At this point, someone may ask how you can find satisfaction in an execution and yet be less than pleased at the same time. The answer is simple. I think this way because this is the way God thinks, and I'm trying to think like he does. Here's God's attitude toward the justice he demands:

Say to them, ‘As surely as I live, declares the Sovereign LORD, I take no pleasure in the death of the wicked, but rather that they turn from their ways and live. Turn! Turn from your evil ways! Why will you die, O house of Israel?’ (Ezek 33:11 NIV 84)

God takes no pleasure in the death of the wicked because the objects of his wrath are also objects of his love. In fact, whenever we call someone a sinner, we are automatically calling them an object of God's love for "God demonstrates his own love for us in this: While we were still sinners, Christ died for us." (Rom 5:8 NIV 84).

And so we are faced with this peculiar situation: God's retributive justice was meted out against his Son, who had done no wrong, so that the guilty could go free. God's pleasure was for his Son to die so his enemies could live. In light of this odd reality, all we can conclude is that God is exactly as he says he is: …slow to anger, abounding in love and forgiving sin and rebellion. Yet he does not leave the guilty unpunished… (Num 14:18 NIV 84).

Since God is the standard of righteousness and since sin is any lack of conformity to his character, I'm compelled to try (through the power of the Holy Spirit) to think God's thoughts after him. Thus my grim satisfaction to the news this evening.

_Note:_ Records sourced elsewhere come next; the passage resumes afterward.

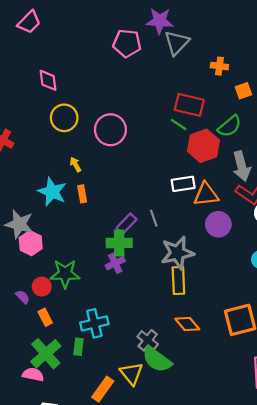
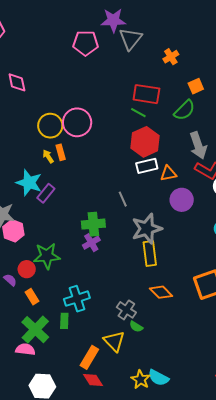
orange cross: (219, 66) -> (171, 57), turned -35
orange square: (243, 91) -> (196, 86), moved
yellow circle: (64, 118) -> (50, 126), moved
red hexagon: (203, 146) -> (145, 142), moved
orange rectangle: (82, 194) -> (61, 152), moved
orange triangle: (206, 194) -> (168, 174), size x0.7
purple rectangle: (126, 224) -> (46, 193), moved
green semicircle: (157, 360) -> (136, 327), size x0.5

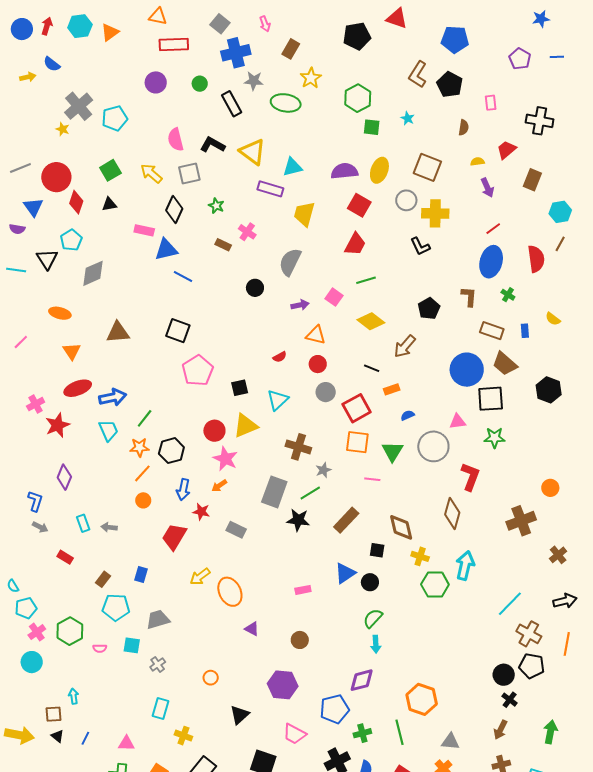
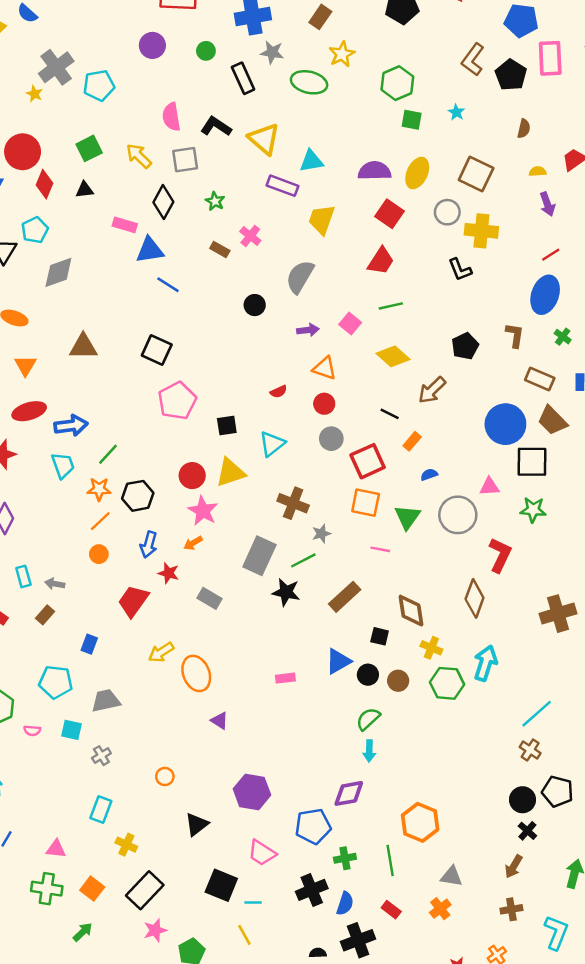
pink rectangle: (491, 103) -> (550, 58), moved, size x1.8
orange rectangle: (392, 389) -> (412, 441), turned -35
brown rectangle: (103, 579) -> (45, 615), moved
brown cross: (529, 634) -> (530, 750), moved, size x0.7
brown circle: (300, 640) -> (398, 681), moved

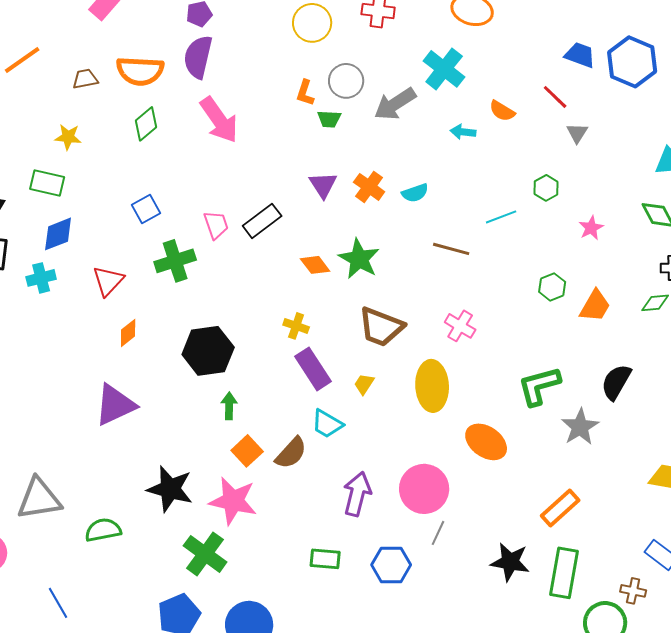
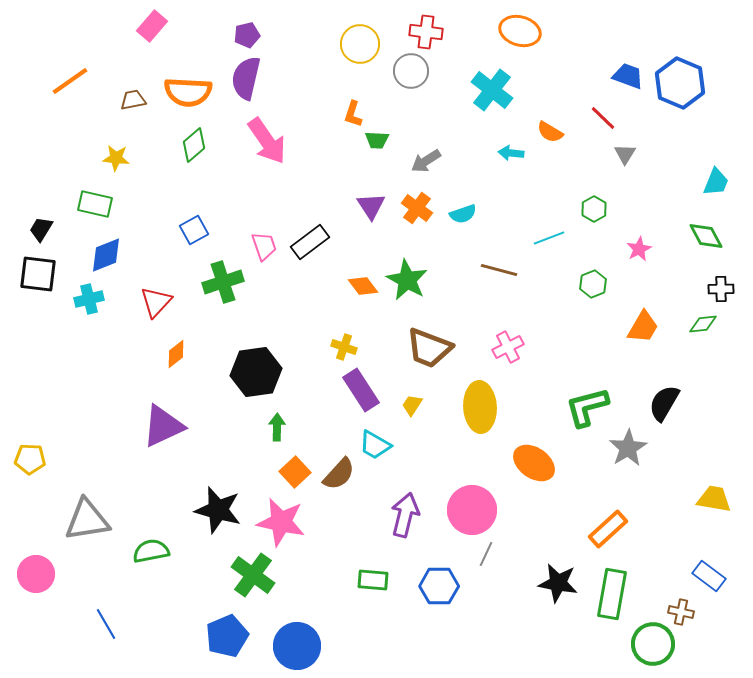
gray circle: (346, 81) -> (411, 71), moved
gray arrow: (395, 104) -> (426, 161), moved, size x0.7
green hexagon: (552, 287) -> (593, 284), moved
pink cross: (460, 326) -> (508, 347), turned 32

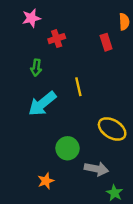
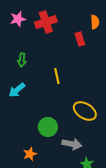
red cross: (57, 39) -> (46, 22), moved, size x1.5
cyan arrow: (42, 104) -> (17, 90), moved, size x0.7

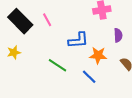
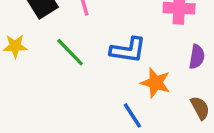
green line: (57, 65) -> (70, 52), moved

I wish I could report that John Allen Muhammad turned from his sin at the end, but there is no evidence of that. In fact, the reports all indicate that he was defiant to the end. So, at 9:11 PM Eastern Standard Time, John Allen Muhammad began his real sentence: an unbroken experience of conscious suffering that will go on without a moment's respite forever. Thinking about this gives me no pleasure whatsoever. But I have to admit, it is just.